(Beginning of Given records)
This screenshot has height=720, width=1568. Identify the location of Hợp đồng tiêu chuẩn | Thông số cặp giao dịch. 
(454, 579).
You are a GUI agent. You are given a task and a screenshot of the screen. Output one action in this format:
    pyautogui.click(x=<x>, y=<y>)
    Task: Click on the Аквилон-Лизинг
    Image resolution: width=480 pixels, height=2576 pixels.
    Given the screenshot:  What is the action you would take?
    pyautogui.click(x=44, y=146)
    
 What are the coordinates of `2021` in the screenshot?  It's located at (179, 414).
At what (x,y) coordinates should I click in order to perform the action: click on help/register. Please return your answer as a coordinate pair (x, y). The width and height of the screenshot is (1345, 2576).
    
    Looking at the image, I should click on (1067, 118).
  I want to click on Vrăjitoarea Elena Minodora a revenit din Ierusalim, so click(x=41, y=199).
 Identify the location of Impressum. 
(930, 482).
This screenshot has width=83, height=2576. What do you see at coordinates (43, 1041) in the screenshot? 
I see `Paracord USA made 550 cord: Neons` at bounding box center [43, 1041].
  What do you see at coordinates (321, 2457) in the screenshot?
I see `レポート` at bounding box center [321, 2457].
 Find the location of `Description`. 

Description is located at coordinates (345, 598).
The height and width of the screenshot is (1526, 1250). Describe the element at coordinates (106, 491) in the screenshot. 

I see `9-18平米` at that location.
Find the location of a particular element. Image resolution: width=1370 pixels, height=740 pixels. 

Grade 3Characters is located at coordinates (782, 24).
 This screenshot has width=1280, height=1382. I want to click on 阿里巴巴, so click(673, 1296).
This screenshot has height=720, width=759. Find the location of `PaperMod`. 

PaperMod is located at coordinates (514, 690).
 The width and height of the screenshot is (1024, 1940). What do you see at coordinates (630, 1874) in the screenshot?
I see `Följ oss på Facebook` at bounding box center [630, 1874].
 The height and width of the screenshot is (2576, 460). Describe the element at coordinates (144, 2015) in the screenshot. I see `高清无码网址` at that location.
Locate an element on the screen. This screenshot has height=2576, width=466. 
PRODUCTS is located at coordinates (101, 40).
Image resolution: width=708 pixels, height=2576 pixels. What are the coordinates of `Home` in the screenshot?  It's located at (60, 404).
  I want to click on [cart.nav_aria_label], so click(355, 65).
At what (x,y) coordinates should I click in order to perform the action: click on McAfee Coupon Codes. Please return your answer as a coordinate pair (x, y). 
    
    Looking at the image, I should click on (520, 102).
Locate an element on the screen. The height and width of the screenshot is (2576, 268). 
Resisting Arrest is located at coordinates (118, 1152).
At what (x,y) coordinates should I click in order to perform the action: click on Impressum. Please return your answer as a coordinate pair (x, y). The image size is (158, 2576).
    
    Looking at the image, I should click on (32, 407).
(End of Given records)
• Task directions
The response should consist of all the entries, transcribed exactly.

• Solved problem
This screenshot has height=720, width=1568. Identify the location of Hợp đồng tiêu chuẩn | Thông số cặp giao dịch. 
(454, 579).
You are a GUI agent. You are given a task and a screenshot of the screen. Output one action in this format:
    pyautogui.click(x=<x>, y=<y>)
    Task: Click on the Аквилон-Лизинг
    Image resolution: width=480 pixels, height=2576 pixels.
    Given the screenshot:  What is the action you would take?
    pyautogui.click(x=44, y=146)
    
 What are the coordinates of `2021` in the screenshot?  It's located at (179, 414).
At what (x,y) coordinates should I click in order to perform the action: click on help/register. Please return your answer as a coordinate pair (x, y). The width and height of the screenshot is (1345, 2576).
    
    Looking at the image, I should click on (1067, 118).
  I want to click on Vrăjitoarea Elena Minodora a revenit din Ierusalim, so click(x=41, y=199).
 Identify the location of Impressum. 
(930, 482).
This screenshot has width=83, height=2576. What do you see at coordinates (43, 1041) in the screenshot? 
I see `Paracord USA made 550 cord: Neons` at bounding box center [43, 1041].
  What do you see at coordinates (321, 2457) in the screenshot?
I see `レポート` at bounding box center [321, 2457].
 Find the location of `Description`. 

Description is located at coordinates (345, 598).
The height and width of the screenshot is (1526, 1250). Describe the element at coordinates (106, 491) in the screenshot. 

I see `9-18平米` at that location.
Find the location of a particular element. Image resolution: width=1370 pixels, height=740 pixels. 

Grade 3Characters is located at coordinates (782, 24).
 This screenshot has width=1280, height=1382. I want to click on 阿里巴巴, so click(673, 1296).
This screenshot has height=720, width=759. Find the location of `PaperMod`. 

PaperMod is located at coordinates (514, 690).
 The width and height of the screenshot is (1024, 1940). What do you see at coordinates (630, 1874) in the screenshot?
I see `Följ oss på Facebook` at bounding box center [630, 1874].
 The height and width of the screenshot is (2576, 460). Describe the element at coordinates (144, 2015) in the screenshot. I see `高清无码网址` at that location.
Locate an element on the screen. This screenshot has height=2576, width=466. 
PRODUCTS is located at coordinates (101, 40).
Image resolution: width=708 pixels, height=2576 pixels. What are the coordinates of `Home` in the screenshot?  It's located at (60, 404).
  I want to click on [cart.nav_aria_label], so click(355, 65).
At what (x,y) coordinates should I click in order to perform the action: click on McAfee Coupon Codes. Please return your answer as a coordinate pair (x, y). 
    
    Looking at the image, I should click on (520, 102).
Locate an element on the screen. The height and width of the screenshot is (2576, 268). 
Resisting Arrest is located at coordinates (118, 1152).
At what (x,y) coordinates should I click in order to perform the action: click on Impressum. Please return your answer as a coordinate pair (x, y). The image size is (158, 2576).
    
    Looking at the image, I should click on (32, 407).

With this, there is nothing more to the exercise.